Entstanden ist das Team im April 2010 aus dem DFB-Projekt „Fußball-Freunde“, das zum Ziel hat, junge Menschen mit und ohne Behinderungen buchstäblich spielend zu integrieren.

„Es dauerte natürlich seine Zeit, bis die gegenseitigen Vorurteile abgebaut wurden. Zu Beginn hatte man eine gewisse Scheu voreinander“, erinnert sich Wiff, der das ganze Projekt in seiner Freizeit leitet, an die Anfänge. Irgendwann sei dann aber der Groschen gefallen: „Die können ja sogar Fußball spielen!“

Wenn beim Trainingsspiel 4 gegen 4 in der Sporthalle Team Blau gegen Team Rot antritt, muss sich der Besucher schon erklären lassen, welcher Spieler wegen seiner Behinderung vormittags die Löchterschule besucht, denn am Ball sind die Einschränkungen kaum spürbar. „Wir haben hier sogar einen Jungen mit einem leichten Autismus, der aber immer ganz begeistert zum Training kommt und dessen Verhalten von allen akzeptiert wird“, erklärt Wiff.

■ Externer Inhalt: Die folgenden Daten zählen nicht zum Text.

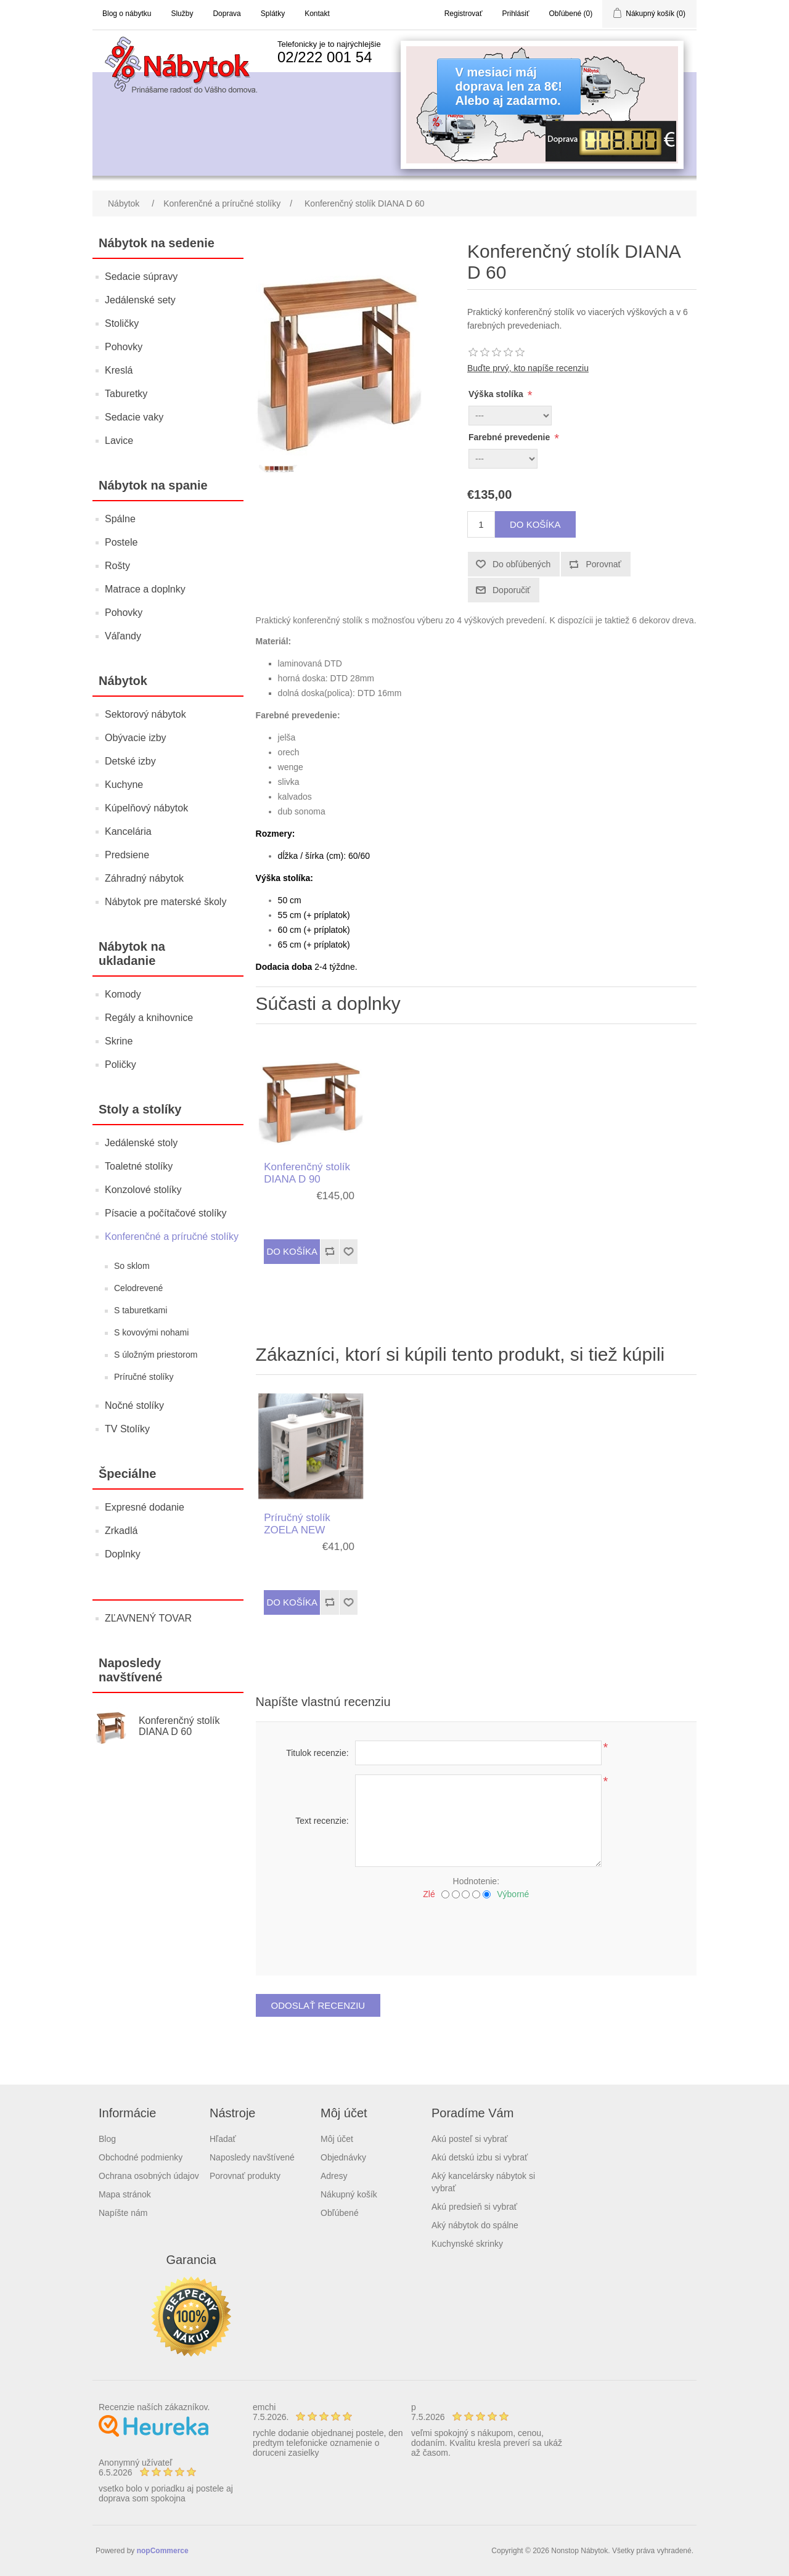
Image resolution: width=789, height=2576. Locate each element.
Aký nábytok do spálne (474, 2225)
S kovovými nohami (151, 1332)
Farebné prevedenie (510, 437)
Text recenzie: (321, 1821)
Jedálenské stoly (141, 1143)
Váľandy (123, 636)
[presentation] (476, 1933)
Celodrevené (138, 1288)
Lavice (119, 440)
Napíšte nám (123, 2213)
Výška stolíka (497, 394)
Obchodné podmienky (140, 2157)
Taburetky (126, 393)
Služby (182, 13)
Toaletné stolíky (139, 1166)
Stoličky (122, 323)
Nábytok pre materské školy (165, 901)
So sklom (132, 1266)
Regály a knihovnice (149, 1017)
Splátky (273, 13)
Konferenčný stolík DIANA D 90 (307, 1173)
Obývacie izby (135, 737)
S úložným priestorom (155, 1355)
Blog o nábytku (126, 13)
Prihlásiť (515, 13)
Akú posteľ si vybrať (469, 2139)
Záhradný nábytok (144, 878)
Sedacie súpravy (141, 276)
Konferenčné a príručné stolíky (172, 1236)
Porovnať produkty (245, 2176)
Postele (121, 542)
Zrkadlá (121, 1530)
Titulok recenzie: (317, 1753)
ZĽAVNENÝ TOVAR (148, 1618)
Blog (107, 2139)
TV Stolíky (127, 1429)
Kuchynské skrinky (467, 2244)
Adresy (334, 2176)
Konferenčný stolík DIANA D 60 (179, 1726)
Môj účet (337, 2139)
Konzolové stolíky (143, 1189)
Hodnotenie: (476, 1881)
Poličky (120, 1064)
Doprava (226, 13)
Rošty (117, 565)
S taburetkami (140, 1310)
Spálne (120, 519)
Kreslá (119, 370)
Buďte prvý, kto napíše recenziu (528, 368)
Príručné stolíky (143, 1377)
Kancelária (128, 831)
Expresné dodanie (144, 1507)
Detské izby (130, 761)
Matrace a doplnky (145, 589)
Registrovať (463, 13)
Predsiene (127, 855)
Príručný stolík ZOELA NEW (297, 1524)
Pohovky (123, 347)
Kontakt (317, 13)
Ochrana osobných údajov (149, 2176)
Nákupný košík (349, 2194)
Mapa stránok (125, 2194)
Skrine (119, 1041)
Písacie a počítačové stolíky (165, 1213)
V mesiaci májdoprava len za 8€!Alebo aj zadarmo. (509, 86)
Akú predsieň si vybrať (474, 2207)
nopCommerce (163, 2550)
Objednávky (343, 2157)
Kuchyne (124, 784)
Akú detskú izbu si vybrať (479, 2157)
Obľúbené (340, 2213)
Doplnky (123, 1554)
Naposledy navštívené (252, 2157)
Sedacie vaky (134, 417)
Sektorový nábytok (145, 714)
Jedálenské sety (140, 300)
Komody (123, 994)
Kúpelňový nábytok (146, 808)
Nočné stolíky (134, 1405)
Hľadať (223, 2139)
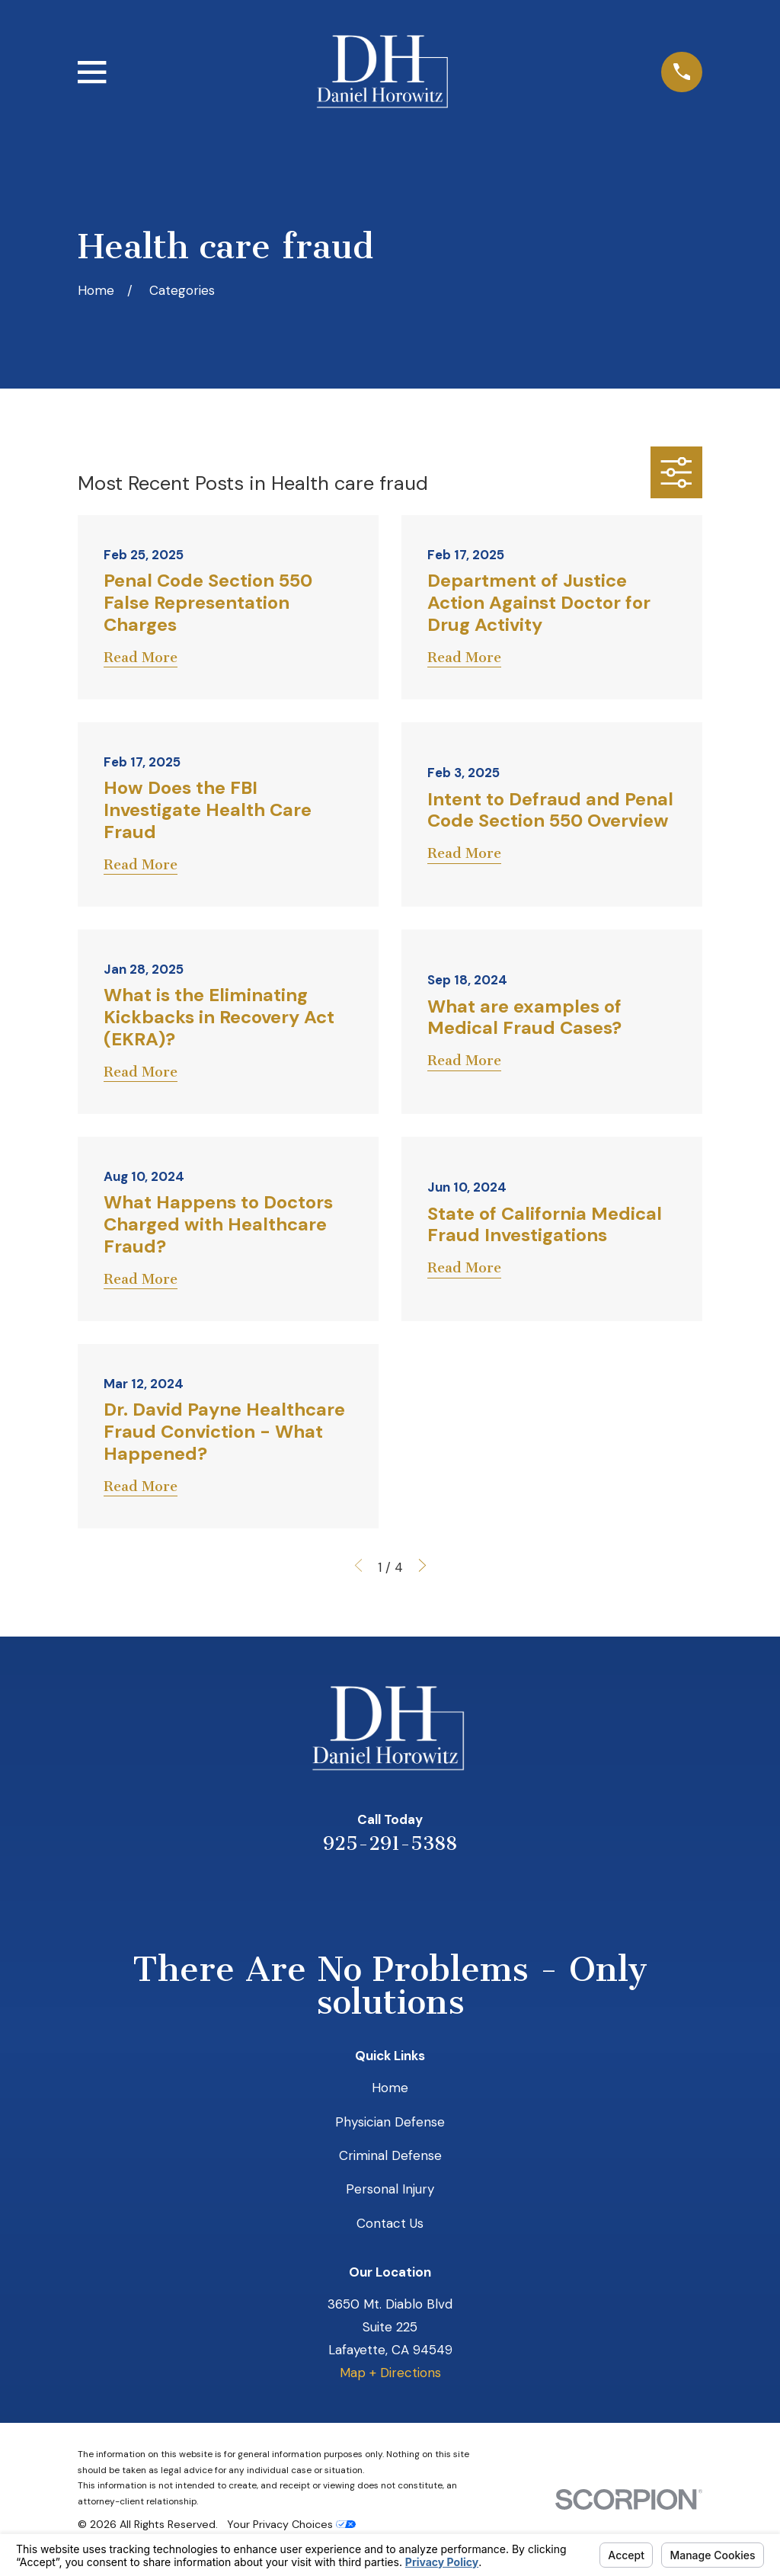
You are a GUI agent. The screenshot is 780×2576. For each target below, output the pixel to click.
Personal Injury (390, 2189)
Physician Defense (390, 2122)
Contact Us (390, 2223)
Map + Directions (390, 2372)
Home (390, 2087)
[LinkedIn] (369, 1895)
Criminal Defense (390, 2155)
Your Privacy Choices (291, 2524)
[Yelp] (328, 1895)
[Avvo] (410, 1895)
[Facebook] (452, 1895)
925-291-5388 (390, 1843)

Wie in der Bundesliga ist das Training die eine Seite, das Spiel und der „echte“ Wettkampf ist dann aber der andere, viel wichtigere Teil des Sportler-Lebens. So richtig zusammengeschweißt werde das bunte Team, so Wiff, wenn es zu Turnieren gehe. So habe die Mannschaft im Rahmen der „Special olympics“ schon an Turnieren in Essen, Münster und beim 1. FC Köln teilgenommen. „Leider ist das viel zu selten, aber es ist aus organisatorischen und leider auch finanziellen Gründen nicht so leicht, zu einem Turnier zu fahren“, bedauert der engagierte Lehrer.

Er hat beim Gespräch immer beide Augen auf dem Spielfeld in der Sporthalle, denn Alpay, Podolski und Ronaldo müssen beim Kampf um den Ball manchmal mit einem Schiedsrichter-Pfiff gebremst werden. Schließlich geht es auch beim Training um Tore und Siege.